REKOMMUNALISIERUNG Die Chefs der kommunalen Müllentsorger in Hamburg und München waren zum Fachgespräch in Bremen. Dabei kam Kritik am geplanten Modell einer Minderheitenbeteiligung auf

„Mischmasch, um jedem einen Gefallen zu tun – das würde ich nicht machen“

Rüdiger Siechau, Hamburg

Weil sich SPD und Grüne in Bremen eine Rekommunalisierung der Müll-Entsorgung nicht zutrauen, hat die Arbeitnehmerkammer zwei Geschäftsführer eingeladen, die in ihren Städten – Hamburg und München – seit Jahren die Entsorgung kommunal organisieren. In Hamburg sogar in der auch für Bremen diskutierten Rechtsform einer „Anstalt öffentlichen Rechts“. Auch der Münchener Geschäftsführer, Helmut Schmidt, hält diese Rechtsform für optimal – darin herrschte Einigkeit.

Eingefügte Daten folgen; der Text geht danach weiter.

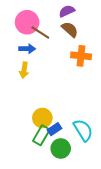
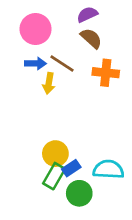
brown line: (40, 32) -> (62, 63), moved
yellow arrow: (24, 70) -> (49, 83), moved
cyan semicircle: (83, 130) -> (108, 169), turned -55

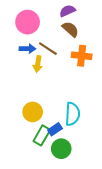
yellow circle: (55, 154) -> (33, 112), moved
cyan semicircle: (108, 169) -> (72, 114), moved, turned 90

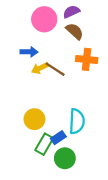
pink circle: (28, 22) -> (44, 19), moved
brown line: (48, 49) -> (55, 69), moved
yellow arrow: (38, 64) -> (40, 68), turned 56

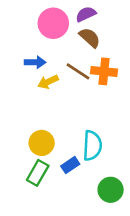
brown line: (55, 69) -> (78, 71), moved
green rectangle: (44, 144) -> (38, 173), moved
green circle: (65, 158) -> (111, 190), moved

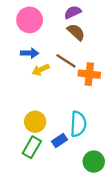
pink circle: (53, 23) -> (30, 20), moved
orange cross: (104, 71) -> (89, 74), moved

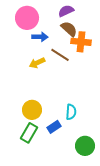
blue arrow: (30, 53) -> (40, 37), moved
orange cross: (89, 74) -> (81, 42), moved
cyan semicircle: (78, 124) -> (71, 112), size x0.7

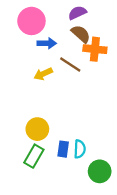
cyan semicircle: (71, 112) -> (80, 149), moved
blue rectangle: (54, 127) -> (63, 149), turned -48

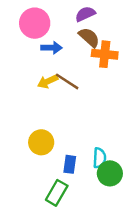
brown line: (70, 64) -> (67, 81), moved
cyan semicircle: (80, 149) -> (99, 158), moved
green rectangle: (34, 156) -> (57, 193), moved
green circle: (100, 171) -> (110, 173), moved

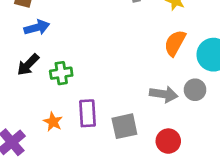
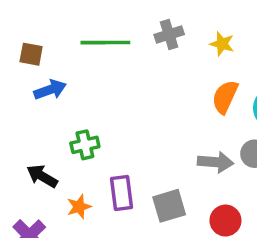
black arrow: (28, 65) -> (42, 176), moved, turned 80
orange star: (53, 122) -> (79, 207), turned 30

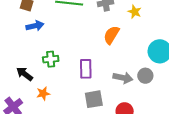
orange semicircle: (225, 97) -> (111, 35), moved
purple rectangle: (122, 193) -> (86, 69), moved

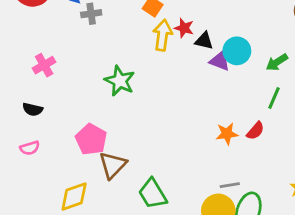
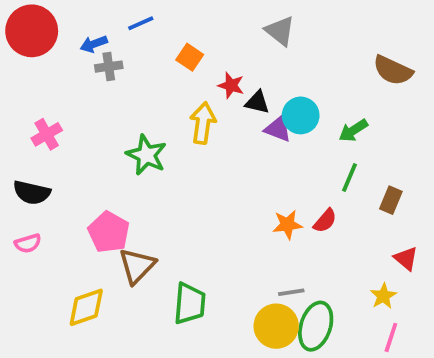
yellow arrow: (163, 35) -> (203, 123), moved
black semicircle: (33, 109) -> (32, 193), size x1.4
green trapezoid: (153, 194) -> (190, 304), turned -144

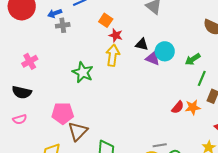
red star: (231, 85) -> (116, 35), moved
green line: (350, 178) -> (202, 78), moved
orange star: (287, 225) -> (193, 107), moved
pink pentagon: (109, 232) -> (63, 113), turned -30

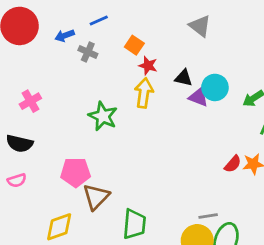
gray cross: (63, 25) -> (88, 52), moved, turned 32

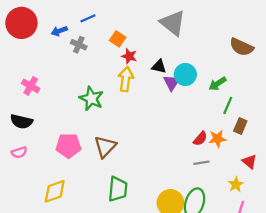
gray triangle: (200, 26) -> (173, 23), size x1.4
purple triangle: (199, 97) -> (172, 83), turned 42
pink cross: (30, 101) -> (31, 86), turned -30
brown triangle: (96, 197) -> (105, 147), moved
gray line: (208, 216) -> (201, 163), moved

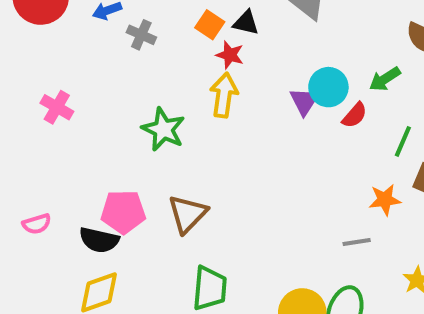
black triangle: (159, 66) -> (246, 23), moved
green arrow: (217, 84) -> (385, 79), moved
black semicircle: (21, 121) -> (99, 240), moved
red semicircle: (200, 139) -> (355, 115), moved

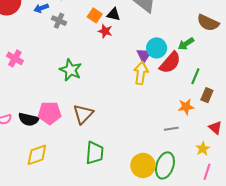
yellow arrow: (224, 95) -> (141, 73), moved
red semicircle: (355, 115) -> (170, 63), size x1.6
black semicircle: (99, 240) -> (29, 119), moved

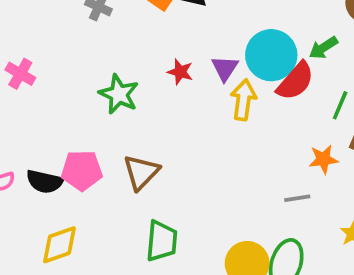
red star: (105, 31) -> (180, 72), moved
cyan circle: (157, 48) -> (271, 55), size x1.4
purple triangle: (144, 55) -> (225, 68), moved

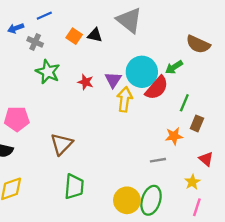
green star: (119, 94) -> (48, 72), moved
pink pentagon: (82, 170) -> (17, 119), moved

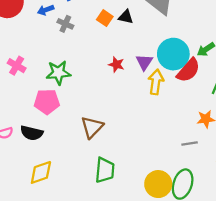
green star: (48, 72) -> (58, 73), moved, turned -30

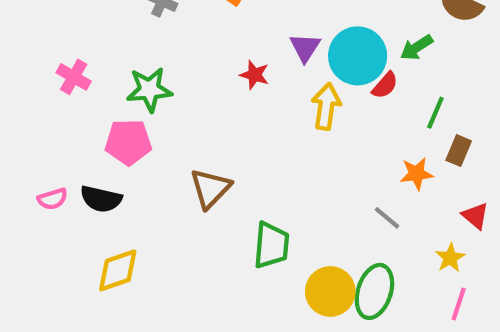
purple triangle: (144, 62) -> (305, 47), moved
red semicircle: (188, 70) -> (385, 85), size x0.6
gray line: (190, 143) -> (387, 218), turned 49
green trapezoid: (105, 170) -> (271, 245), moved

Kann Bremen sich trauen, den gesamten Müllbereich nach dem Auslaufen der Privatisierungs-Verträge 2018 wieder kommunal zu organisierten? Das war die Frage, die Maike Schäfter (Grüne) und Arno Gottschalk (SPD) an die Gäste hatten.

Rüdiger Siechau, seit 1995 Geschäftsführer der „Stadtreinigung Hamburg“, die dort auch Müllabfuhr und Müllverbrennung unter ihrem Dach organisiert, gab den Ball zurück: „Sie müssen entscheiden: Was wollen Sie erreichen?“ Dass die Arbeitskräfte, die derzeit in der Müllentsorgung beschäftigt sind, das auch weiter machen, insbesondere wenn sie zu einem kommunalen Arbeitgeber übergeleitet werden – das war für Siechau überhaupt keine Frage wert. Und warum sollte die Firma Nehlsen, die derzeit die Müllentsorgung organisiert, ihre Infrastruktur nicht der Stadt verkaufen, wenn sie diese nach 2018 nicht mehr braucht? „Ich kenne Herrn Wilcken als ehrlichen Menschen“, sagte er mit Blick auf den neben ihm sitzenden Nehlsen-Chef Hans-Dieter Wilcken.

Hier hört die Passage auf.